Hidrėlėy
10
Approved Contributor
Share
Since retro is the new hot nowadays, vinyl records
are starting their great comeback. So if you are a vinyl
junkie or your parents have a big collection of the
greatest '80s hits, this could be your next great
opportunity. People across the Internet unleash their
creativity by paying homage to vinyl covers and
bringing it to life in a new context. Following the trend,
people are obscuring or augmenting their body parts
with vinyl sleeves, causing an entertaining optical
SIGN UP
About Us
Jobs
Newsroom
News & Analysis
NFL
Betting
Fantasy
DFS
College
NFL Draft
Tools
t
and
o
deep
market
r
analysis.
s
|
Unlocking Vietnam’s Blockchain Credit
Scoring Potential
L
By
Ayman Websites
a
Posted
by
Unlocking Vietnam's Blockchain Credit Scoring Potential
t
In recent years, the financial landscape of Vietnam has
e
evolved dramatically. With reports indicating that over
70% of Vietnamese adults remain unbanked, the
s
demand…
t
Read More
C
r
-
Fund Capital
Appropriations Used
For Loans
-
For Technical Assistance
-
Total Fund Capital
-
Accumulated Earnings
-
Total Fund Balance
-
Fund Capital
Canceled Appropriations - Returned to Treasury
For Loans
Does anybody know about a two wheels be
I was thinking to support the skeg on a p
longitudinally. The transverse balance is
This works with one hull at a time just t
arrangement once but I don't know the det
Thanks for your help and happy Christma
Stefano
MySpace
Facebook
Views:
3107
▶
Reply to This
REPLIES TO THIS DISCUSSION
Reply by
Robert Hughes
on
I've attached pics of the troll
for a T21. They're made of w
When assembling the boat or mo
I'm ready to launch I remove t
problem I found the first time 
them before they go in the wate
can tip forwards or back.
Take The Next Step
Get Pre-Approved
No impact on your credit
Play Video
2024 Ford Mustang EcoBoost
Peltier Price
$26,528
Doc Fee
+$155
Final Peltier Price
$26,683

----------------

Exercise brief
Output every record above exactly as it appears.

Task solution
Hidrėlėy
10
Approved Contributor
Share
Since retro is the new hot nowadays, vinyl records
are starting their great comeback. So if you are a vinyl
junkie or your parents have a big collection of the
greatest '80s hits, this could be your next great
opportunity. People across the Internet unleash their
creativity by paying homage to vinyl covers and
bringing it to life in a new context. Following the trend,
people are obscuring or augmenting their body parts
with vinyl sleeves, causing an entertaining optical
SIGN UP
About Us
Jobs
Newsroom
News & Analysis
NFL
Betting
Fantasy
DFS
College
NFL Draft
Tools
t
and
o
deep
market
r
analysis.
s
|
Unlocking Vietnam’s Blockchain Credit
Scoring Potential
L
By
Ayman Websites
a
Posted
by
Unlocking Vietnam's Blockchain Credit Scoring Potential
t
In recent years, the financial landscape of Vietnam has
e
evolved dramatically. With reports indicating that over
70% of Vietnamese adults remain unbanked, the
s
demand…
t
Read More
C
r
-
Fund Capital
Appropriations Used
For Loans
-
For Technical Assistance
-
Total Fund Capital
-
Accumulated Earnings
-
Total Fund Balance
-
Fund Capital
Canceled Appropriations - Returned to Treasury
For Loans
Does anybody know about a two wheels be
I was thinking to support the skeg on a p
longitudinally. The transverse balance is
This works with one hull at a time just t
arrangement once but I don't know the det
Thanks for your help and happy Christma
Stefano
MySpace
Facebook
Views:
3107
▶
Reply to This
REPLIES TO THIS DISCUSSION
Reply by
Robert Hughes
on
I've attached pics of the troll
for a T21. They're made of w
When assembling the boat or mo
I'm ready to launch I remove t
problem I found the first time 
them before they go in the wate
can tip forwards or back.
Take The Next Step
Get Pre-Approved
No impact on your credit
Play Video
2024 Ford Mustang EcoBoost
Peltier Price
$26,528
Doc Fee
+$155
Final Peltier Price
$26,683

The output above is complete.